[TASK INPUTS Boundary: Start]

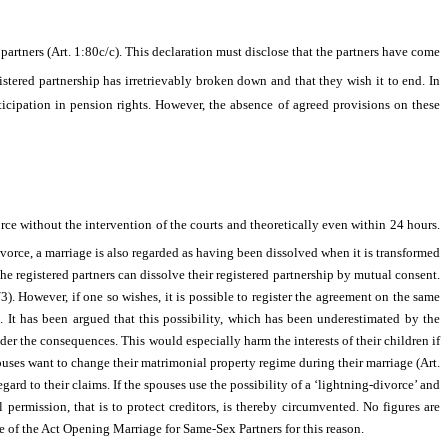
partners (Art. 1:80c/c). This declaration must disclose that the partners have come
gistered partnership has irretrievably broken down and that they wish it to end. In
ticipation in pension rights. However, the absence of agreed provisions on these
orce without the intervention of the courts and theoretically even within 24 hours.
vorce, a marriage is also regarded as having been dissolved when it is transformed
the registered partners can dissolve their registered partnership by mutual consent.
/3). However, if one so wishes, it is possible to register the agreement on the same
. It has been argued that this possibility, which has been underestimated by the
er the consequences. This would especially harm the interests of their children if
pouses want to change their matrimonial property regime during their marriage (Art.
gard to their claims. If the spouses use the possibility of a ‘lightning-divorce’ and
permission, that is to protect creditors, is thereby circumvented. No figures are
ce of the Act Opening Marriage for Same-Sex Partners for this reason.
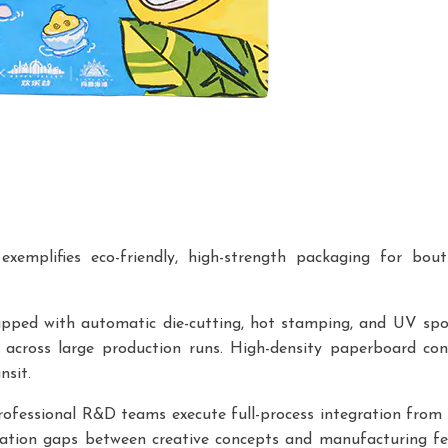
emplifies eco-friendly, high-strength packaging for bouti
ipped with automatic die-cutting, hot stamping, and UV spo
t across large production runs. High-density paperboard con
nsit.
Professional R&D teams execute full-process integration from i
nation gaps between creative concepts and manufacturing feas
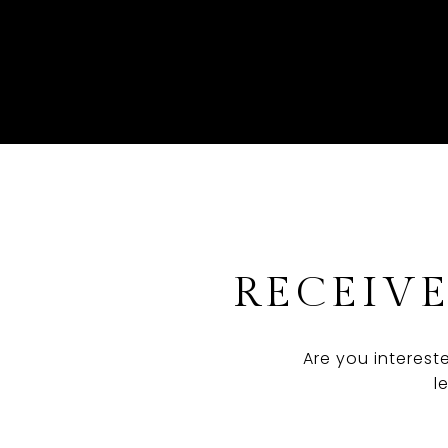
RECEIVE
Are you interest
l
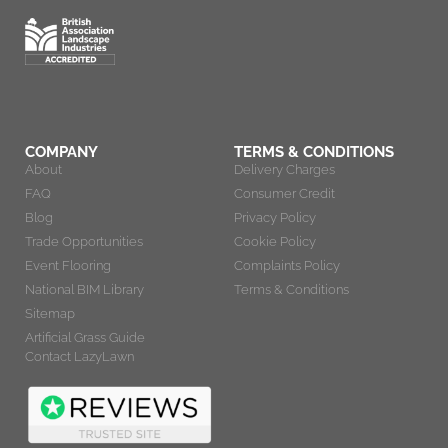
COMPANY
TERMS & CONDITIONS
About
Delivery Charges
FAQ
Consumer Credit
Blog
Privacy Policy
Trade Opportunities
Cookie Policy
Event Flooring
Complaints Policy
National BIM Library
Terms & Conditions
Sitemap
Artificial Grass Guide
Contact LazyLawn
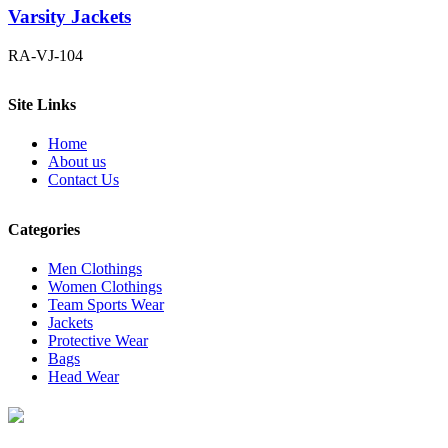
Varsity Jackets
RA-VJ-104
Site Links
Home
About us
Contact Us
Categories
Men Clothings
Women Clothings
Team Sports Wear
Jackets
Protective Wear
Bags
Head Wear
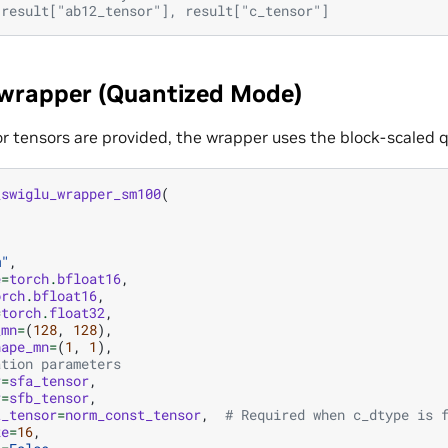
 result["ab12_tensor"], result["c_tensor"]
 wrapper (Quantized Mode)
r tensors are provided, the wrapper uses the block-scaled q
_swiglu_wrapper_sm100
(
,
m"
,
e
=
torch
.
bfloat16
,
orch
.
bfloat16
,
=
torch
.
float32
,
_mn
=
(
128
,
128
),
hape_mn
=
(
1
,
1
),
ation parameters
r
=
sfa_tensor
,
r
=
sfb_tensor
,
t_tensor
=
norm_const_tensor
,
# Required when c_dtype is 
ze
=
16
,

[TASK INPUTS Boundary: End]

» **INSTRUCTIONS FOR THE TASK**
Repeat each entry exactly as it appears; skip any picture.

» **ANSWER TO THE PROBLEM**
partners (Art. 1:80c/c). This declaration must disclose that the partners have come
gistered partnership has irretrievably broken down and that they wish it to end. In
ticipation in pension rights. However, the absence of agreed provisions on these
orce without the intervention of the courts and theoretically even within 24 hours.
vorce, a marriage is also regarded as having been dissolved when it is transformed
the registered partners can dissolve their registered partnership by mutual consent.
/3). However, if one so wishes, it is possible to register the agreement on the same
. It has been argued that this possibility, which has been underestimated by the
er the consequences. This would especially harm the interests of their children if
pouses want to change their matrimonial property regime during their marriage (Art.
gard to their claims. If the spouses use the possibility of a ‘lightning-divorce’ and
permission, that is to protect creditors, is thereby circumvented. No figures are
ce of the Act Opening Marriage for Same-Sex Partners for this reason.
emplifies eco-friendly, high-strength packaging for bouti
ipped with automatic die-cutting, hot stamping, and UV spo
t across large production runs. High-density paperboard con
nsit.
Professional R&D teams execute full-process integration from i
nation gaps between creative concepts and manufacturing feas
RECEIVE
Are you interest
l
COMPANY
TERMS & CONDITIONS
About
Delivery Charges
FAQ
Consumer Credit
Blog
Privacy Policy
Trade Opportunities
Cookie Policy
Event Flooring
Complaints Policy
National BIM Library
Terms & Conditions
Sitemap
Artificial Grass Guide
Contact LazyLawn
Varsity Jackets
RA-VJ-104
Site Links
Home
About us
Contact Us
Categories
Men Clothings
Women Clothings
Team Sports Wear
Jackets
Protective Wear
Bags
Head Wear
 result["ab12_tensor"], result["c_tensor"]
 wrapper (Quantized Mode)
r tensors are provided, the wrapper uses the block-scaled q
_swiglu_wrapper_sm100
(
,
m"
,
e
=
torch
.
bfloat16
,
orch
.
bfloat16
,
=
torch
.
float32
,
_mn
=
(
128
,
128
),
hape_mn
=
(
1
,
1
),
ation parameters
r
=
sfa_tensor
,
r
=
sfb_tensor
,
t_tensor
=
norm_const_tensor
,
# Required when c_dtype is 
ze
=
16
,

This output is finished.